-- Opening Marker --
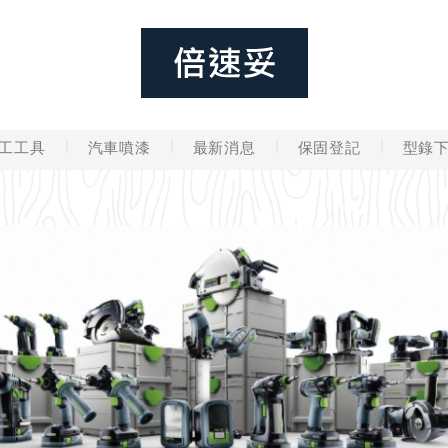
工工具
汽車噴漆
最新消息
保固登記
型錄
-- Closing Marker --
-- Opening Marker --
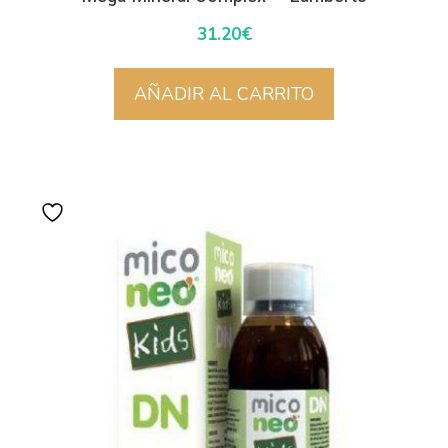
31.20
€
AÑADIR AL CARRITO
-- Closing Marker --
-- Opening Marker --
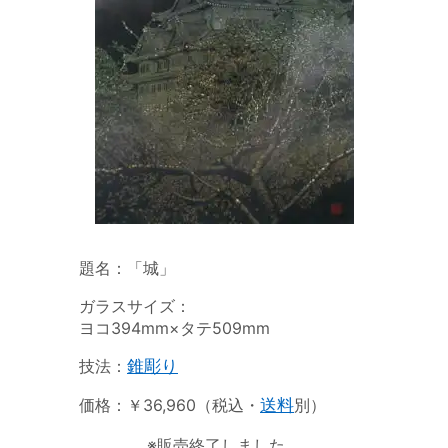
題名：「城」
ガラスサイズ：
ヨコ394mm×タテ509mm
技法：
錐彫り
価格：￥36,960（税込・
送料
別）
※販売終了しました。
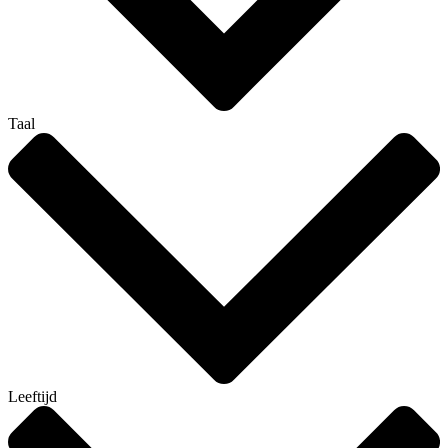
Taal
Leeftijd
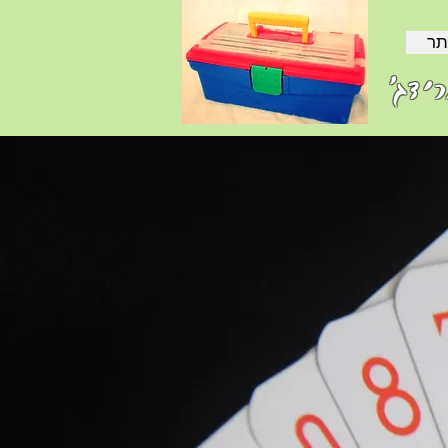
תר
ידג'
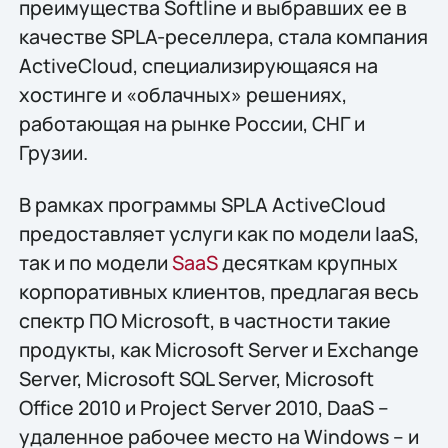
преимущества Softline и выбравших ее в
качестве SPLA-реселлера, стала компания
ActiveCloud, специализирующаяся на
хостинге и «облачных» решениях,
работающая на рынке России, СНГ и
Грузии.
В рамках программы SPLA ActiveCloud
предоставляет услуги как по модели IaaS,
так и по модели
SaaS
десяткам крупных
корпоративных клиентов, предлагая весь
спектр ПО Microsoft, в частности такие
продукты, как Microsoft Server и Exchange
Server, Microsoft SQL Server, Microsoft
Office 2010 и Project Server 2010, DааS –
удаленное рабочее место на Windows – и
-- Closing Marker --
> What the task requires: Look through the material above for the word "модели" and copy every line that has it.

> Reply:
предоставляет услуги как по модели IaaS,
так и по модели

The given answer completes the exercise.